Top of Data excerpts
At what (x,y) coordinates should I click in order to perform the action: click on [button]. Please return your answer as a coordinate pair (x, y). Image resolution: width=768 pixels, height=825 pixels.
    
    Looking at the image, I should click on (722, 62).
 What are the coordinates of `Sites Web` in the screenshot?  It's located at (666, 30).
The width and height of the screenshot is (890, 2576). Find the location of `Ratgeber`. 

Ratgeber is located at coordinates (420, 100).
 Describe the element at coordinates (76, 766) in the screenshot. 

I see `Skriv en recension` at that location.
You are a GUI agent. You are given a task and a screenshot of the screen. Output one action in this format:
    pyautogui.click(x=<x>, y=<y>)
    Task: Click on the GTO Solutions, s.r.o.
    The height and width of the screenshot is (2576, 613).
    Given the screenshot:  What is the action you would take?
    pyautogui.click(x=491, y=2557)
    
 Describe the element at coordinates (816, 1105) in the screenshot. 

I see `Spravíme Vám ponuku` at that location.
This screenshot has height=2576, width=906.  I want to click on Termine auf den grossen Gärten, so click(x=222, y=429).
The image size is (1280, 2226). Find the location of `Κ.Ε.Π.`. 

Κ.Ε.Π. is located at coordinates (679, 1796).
Bottom of Data excerpts
— What to produce —
The required answer is every line of the data, duplicated exactly.

— Exercise response —
At what (x,y) coordinates should I click in order to perform the action: click on [button]. Please return your answer as a coordinate pair (x, y). Image resolution: width=768 pixels, height=825 pixels.
    
    Looking at the image, I should click on (722, 62).
 What are the coordinates of `Sites Web` in the screenshot?  It's located at (666, 30).
The width and height of the screenshot is (890, 2576). Find the location of `Ratgeber`. 

Ratgeber is located at coordinates (420, 100).
 Describe the element at coordinates (76, 766) in the screenshot. 

I see `Skriv en recension` at that location.
You are a GUI agent. You are given a task and a screenshot of the screen. Output one action in this format:
    pyautogui.click(x=<x>, y=<y>)
    Task: Click on the GTO Solutions, s.r.o.
    The height and width of the screenshot is (2576, 613).
    Given the screenshot:  What is the action you would take?
    pyautogui.click(x=491, y=2557)
    
 Describe the element at coordinates (816, 1105) in the screenshot. 

I see `Spravíme Vám ponuku` at that location.
This screenshot has height=2576, width=906.  I want to click on Termine auf den grossen Gärten, so click(x=222, y=429).
The image size is (1280, 2226). Find the location of `Κ.Ε.Π.`. 

Κ.Ε.Π. is located at coordinates (679, 1796).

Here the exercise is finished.